Inducing Epistemological Humility in Large Language Models: A Targeted SFT Approach to Reducing Hallucination
This addresses the critical issue of unreliable AI outputs for users who depend on accurate information from LLMs, though it is an incremental improvement using existing fine-tuning methods.
The researchers tackled the problem of hallucination in large language models by creating a targeted supervised fine-tuning dataset that teaches models to recognize their knowledge limits and admit uncertainty, resulting in significant improvements in hallucination metrics (median increases of 0.19% to 25.91% on HypoTerm Score and +0.39% to +0.86% on FactScore) while maintaining stable performance on general knowledge benchmarks.

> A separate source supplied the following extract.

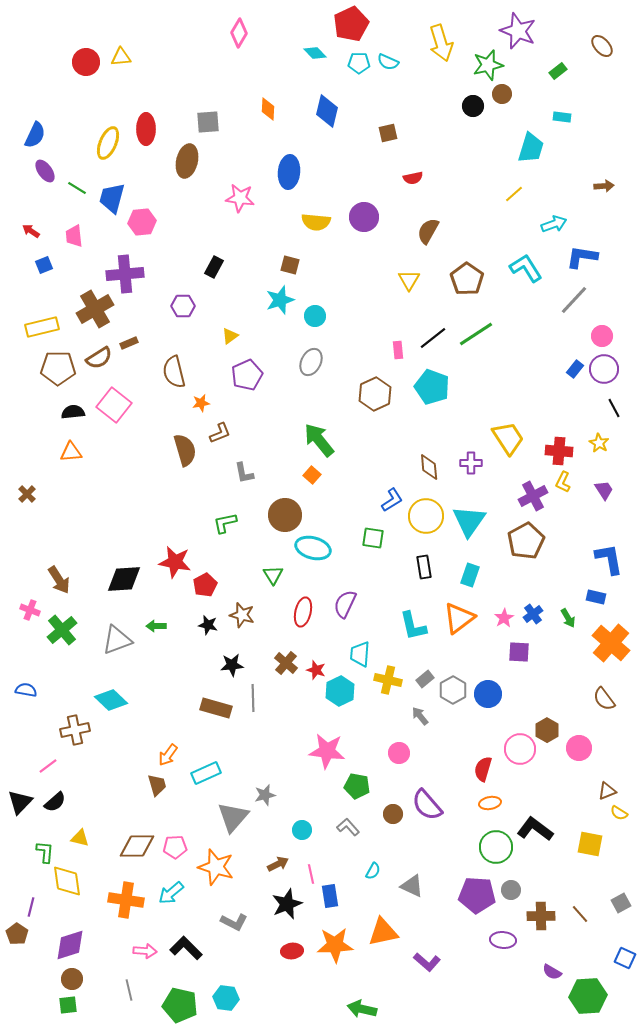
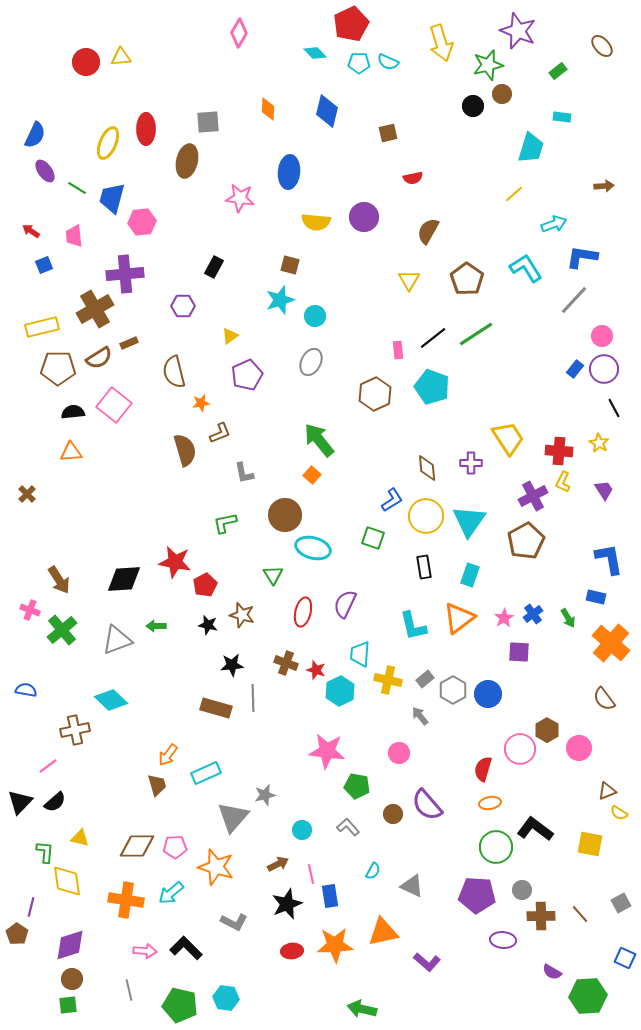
brown diamond at (429, 467): moved 2 px left, 1 px down
green square at (373, 538): rotated 10 degrees clockwise
brown cross at (286, 663): rotated 20 degrees counterclockwise
gray circle at (511, 890): moved 11 px right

Large language models (LLMs) often hallucinate, producing fluent but false information, partly because supervised fine-tuning (SFT) implicitly rewards always responding. We introduce $\textit{HypoTermInstruct}$, an SFT dataset (31,487 responses for 11,151 questions) designed to teach models epistemological humility-the ability to recognize the limits of their own knowledge and admit uncertainty. This is achieved through questions about non-existent "hypothetical" terms. We also release $\textit{HypoTermQA-Enhanced}$, a benchmark for hallucination tendency strengthened through multiple validations. We conducted 800 controlled LoRA SFT runs across $\textit{Llama3.1-8B}$ and $\textit{Gemma3-4B}$ (base and instruct), testing 100 fine-tuning configurations with paired controls. Our results demonstrate that replacing generic instruction data with $\textit{HypoTermInstruct}$ significantly improves the HypoTerm Score (median increases of 0.19% to 25.91%) and FactScore (+0.39% to +0.86%), while maintaining stable performance on MMLU (minimal decreases of 0.26% to 0.35%). Our work demonstrates that targeted, high-quality SFT data teaching meta-cognitive skills can effectively reduce hallucination without preference/RL pipelines, providing mechanistic insights and a practical path toward more reliable AI systems.